Re: Sermon de Saint Louis de Grenade pour le IIIème dimanche après Pâques
(à suivre)Il en est de même de la condition des justes et des méchants ; l'exemple de ce riche et de Lazare le montre. L'un, de sa table splendide, est jeté dans les enfers ; l'autre, de l'abjection de sa misère, est porté dans le sein d’Abraham par les mains des anges. Ainsi s'accomplissent ces paroles de Salomon : « Le riche et le pauvre se sont rencontrés ; le Seigneur est le créateur de l'un et de l'autre. » Dives et pauper obviaverunt sibi ; utriusque est operator Dominus. Prov. XXII, 2. C'est-à-dire, en cette vie, le souverain arbitre du monde distribue à son gré aux uns les richesses, aux autres la pauvreté ; il humilie celui-ci, il élève celui-là ; mais ce qui paraît inégalité en cette vie est souvent compensé dans l'autre par un changement de condition, et tandis que le pauvre nage dans les richesses et dans le repos, le riche arrive à la misère et à la détresse. C'est ce qu'exprime le verbe obviare, rencontrer.
Car quand deux hommes se rencontrent, chacun d'eux va à l'endroit d'où l'autre est parti. C'est donc en ce sens que le riche et le pauvre se rencontrent ; parce que fréquemment le pauvre va à l'opulence et au repos du riche, tandis que le riche va à la misère et à l'ignominie du pauvre.
Nous avons dans les deux fils de Joseph une figure de cette vicissitude des choses. Leur père, les ayant amenés à leur aïeul Jacob près de mourir, plaça à droite de celui-ci Manassès l'aîné, et Ephraïm à gauche. Alors le vieillard, se croisant les bras, mit, malgré les réclamations du père, la main droite sur le plus jeune, et la gauche sur l'aîné; il savait que Dieu, dans sa sagesse et sa providence, le voulait ainsi. De la même manière, ceux qui paraissent grands en ce monde, le Seigneur, à la fin de la vie, les place fréquemment à gauche avec les boucs, tandis qu'il fait passer les petits à droite avec ses brebis. – Revenons à notre histoire.
« Lorsque le riche était dans les tourments, il leva les yeux, etc. » Remarquez ici, mes frères, la providence et la justice admirable de Dieu. Comme la faim du mendiant avait été aiguisée par la contemplation de la table du riche, celui-ci, par un juste châtiment de Dieu, est dévoré d'une soif ardente en présence du bonheur du pauvre, afin que la vue de cette gloire rende le supplice plus poignant.
Et cela n'arrive pas seulement à ce riche. Car, comme le dit saint Grégoire dans son homélie sur ce saint évangile, « il faut croire qu'avant le jugement dernier les méchants aperçoivent quelques justes dans le repos ; afin que les voyant dans la joie, ils soient torturés non-seulement de leur propre supplice, mais aussi du bonheur des autres. De même les justes voient toujours les pervers dans les tourments, afin que leur joie grandisse à la vue de ces maux dont la divine miséricorde les a préservés.

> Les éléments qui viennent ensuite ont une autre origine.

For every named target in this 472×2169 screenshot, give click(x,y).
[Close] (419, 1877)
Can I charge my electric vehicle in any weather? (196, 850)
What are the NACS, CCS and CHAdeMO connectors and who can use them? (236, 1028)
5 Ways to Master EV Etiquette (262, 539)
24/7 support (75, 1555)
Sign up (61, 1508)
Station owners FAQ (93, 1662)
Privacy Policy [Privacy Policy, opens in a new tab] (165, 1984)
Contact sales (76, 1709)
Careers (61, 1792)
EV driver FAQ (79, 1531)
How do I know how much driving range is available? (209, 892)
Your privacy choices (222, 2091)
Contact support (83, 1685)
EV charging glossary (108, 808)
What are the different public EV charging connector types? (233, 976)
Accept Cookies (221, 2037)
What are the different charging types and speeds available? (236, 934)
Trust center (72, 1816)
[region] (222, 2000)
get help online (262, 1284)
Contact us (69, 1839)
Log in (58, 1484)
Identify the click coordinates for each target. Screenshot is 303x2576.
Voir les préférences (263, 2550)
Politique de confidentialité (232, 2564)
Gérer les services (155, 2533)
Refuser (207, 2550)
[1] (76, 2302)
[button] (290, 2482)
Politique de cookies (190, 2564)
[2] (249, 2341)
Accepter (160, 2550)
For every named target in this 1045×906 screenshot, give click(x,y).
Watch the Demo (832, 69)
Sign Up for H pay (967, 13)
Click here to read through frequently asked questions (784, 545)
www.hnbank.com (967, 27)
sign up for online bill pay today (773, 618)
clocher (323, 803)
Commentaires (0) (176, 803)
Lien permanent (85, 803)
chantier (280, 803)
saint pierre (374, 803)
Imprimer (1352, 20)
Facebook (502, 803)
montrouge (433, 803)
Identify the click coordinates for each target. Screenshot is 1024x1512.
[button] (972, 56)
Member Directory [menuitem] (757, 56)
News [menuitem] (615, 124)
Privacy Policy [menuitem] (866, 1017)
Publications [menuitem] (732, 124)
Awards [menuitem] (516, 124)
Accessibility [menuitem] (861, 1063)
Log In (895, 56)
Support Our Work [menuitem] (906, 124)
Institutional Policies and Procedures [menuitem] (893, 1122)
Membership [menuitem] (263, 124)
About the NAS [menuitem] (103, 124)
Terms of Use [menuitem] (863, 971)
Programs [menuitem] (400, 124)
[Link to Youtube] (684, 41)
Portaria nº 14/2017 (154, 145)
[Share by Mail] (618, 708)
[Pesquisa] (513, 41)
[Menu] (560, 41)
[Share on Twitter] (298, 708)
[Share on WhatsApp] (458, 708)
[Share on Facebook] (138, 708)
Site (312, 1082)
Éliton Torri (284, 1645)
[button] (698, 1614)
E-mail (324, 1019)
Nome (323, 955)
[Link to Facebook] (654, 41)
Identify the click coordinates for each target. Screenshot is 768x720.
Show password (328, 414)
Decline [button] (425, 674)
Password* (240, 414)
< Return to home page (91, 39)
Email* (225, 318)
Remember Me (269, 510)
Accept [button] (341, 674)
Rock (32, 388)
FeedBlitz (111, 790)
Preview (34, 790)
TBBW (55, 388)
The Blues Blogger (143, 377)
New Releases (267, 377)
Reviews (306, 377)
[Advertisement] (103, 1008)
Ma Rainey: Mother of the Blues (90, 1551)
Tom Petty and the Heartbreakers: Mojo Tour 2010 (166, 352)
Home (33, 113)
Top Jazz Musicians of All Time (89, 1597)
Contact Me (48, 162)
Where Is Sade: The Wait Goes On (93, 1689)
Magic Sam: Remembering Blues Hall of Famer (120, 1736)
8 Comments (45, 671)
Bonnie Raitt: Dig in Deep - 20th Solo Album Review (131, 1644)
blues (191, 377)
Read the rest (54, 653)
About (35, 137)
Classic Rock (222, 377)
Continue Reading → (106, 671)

Il se produit le même effet que quand une couleur noire est étendue sur un tableau, afin de faire ressortir le blanc et le rouge. Les joies des bons croissent donc à la vue du supplice des damnés, auquel ils ont eu le bonheur de se soustraire. Et quoique ces joies leur suffisent pleinement, il est hors de doute néanmoins qu'ils ont constamment sous les yeux les maux des réprouvés ; parce que rien ne se fait dans une créature que ne puissent voir ceux qui contemplent la gloire du Créateur. » Le riche voyait donc Lazare, et Lazare, le riche ; en d'autres termes, ils se voyaient l'un l'autre. Le damné voit le bienheureux pour le redoublement de sa peine ; le bienheureux voit le damné pour l'accroissement de sa gloire.